Calling Andrina Turenne’s new album, Bold As Logs, her debut feels like a bit of a misnomer. The Winnipeg singer-songwriter has, after all, graced stages across five continents and has lent her voice—as a member or a guest—to more than 50 albums during her 20-plus years in the music industry. In addition, she has a Juno for best roots and traditional album, awarded to her former band Chic Gamine.
Yes, Andrina has kept great company, but now this prolific Franco-Manitoban Métis artist is poised to share her own music, which weaves between languages as seamlessly as the themes in her songwriting, with a sound that is universal.
Bold As Logs contains 11 soulfully engaging songs in French and English, delivered in the spirit of road trips, kitchen parties, and bonfire gatherings. Andrina may have taken her time to move front and centre, but her time is now—and it was worth the wait. As might be expected, some of the songs have been gestating for many years, although some sprung from more recent ideas captured as home demos and voice memos. Andrina whittled them down to 14, which she sent to producer Grant Siemens (Corb Lund), and along with Andrina’s longtime musical partner Damon Mitchell (formerly of Winnipeg’s the New Meanies), they worked as a trio to bring the album’s final cuts to life.
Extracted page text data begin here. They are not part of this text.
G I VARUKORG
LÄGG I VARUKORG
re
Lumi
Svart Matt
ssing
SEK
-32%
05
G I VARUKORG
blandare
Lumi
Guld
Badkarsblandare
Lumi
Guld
“When my last group ceased touring and recording in late 2015, I knew that my next chapter would be a solo one,” Andrina said, noting that during the interim she took on work in theatre and film, and as touring bandleader for acclaimed author and musician Tomson Highway. “It was really great to challenge myself in this way and it built up my confidence as a solo artist, musician and composer. Where I’m at now, it feels like the free-est I’ve ever been creatively. Even though this project carries my name and my stories, I’m so grateful to be sharing these moments surrounded by my oldest musical pals. Being in the studio and making this record, it felt like all the roads I’ve been on led me straight there.”
For the first single from Bold As Logs, Andrina chose to showcase her sultry voice en français with “Tour du monde,” which builds from a simple beat into an anthemic rocker. The end result is a heartfelt story of rebuilding old relationships, with the message not lost in translation: “Some days are easier than others / I turn right, and you turn left / We lose our way / But we return to one another / No need to say whose fault it was / We’ve already forgotten.”
Andrina described “Tour du monde” as one of the album’s tracks that blossomed through pre-production experimentation, something she also said occurred with album opener “Out Of Luck,” which sets the tone with some serious Curtis Mayfield vibes. Conversely, her deep love and knowledge of traditional Cajun music shines through on “Tourtes printanières,” inspired by the stories of 19th Century Métis hunter and trader Louis Goulet she’d read in one of her father’s old books. Adding further texture to the song is her friend, Grammy-winning Louisiana fiddler Louis Michot. Bold As Logs ends with the delicate “See Me Through The Night,” written on a ukulele while traveling in Morocco when she received word from home about a fallen friend. It was one of the few songs to make the album in its original recorded form, with its emotional resonance fully intact.
Indeed, Andrina’s ability to merge a wide range of genres is the real magic behind Bold As Logs. Although she points to Feist’s chameleon-like abilities as one of her primary musical inspirations, it’s easy to hear the impact of everyone from Nina Simone to Bonnie Raitt to Gillian Welch throughout the album. Still, everything about Bold As Logs sounds indisputably pure.
“When asked about what inspires me, my first thought is always my parents and their friends who taught me the joy of making music with others, singing around campfires,” she said. “That is the very place from which I want this project to grow. I collaborated in groups for nearly 20 years of my life, and I learned so much, musically and creatively. I always loved the give and take of the process and I’m so grateful I get to make beautiful sounds with people I consider family, while learning to navigate the industry and all that comes with it.”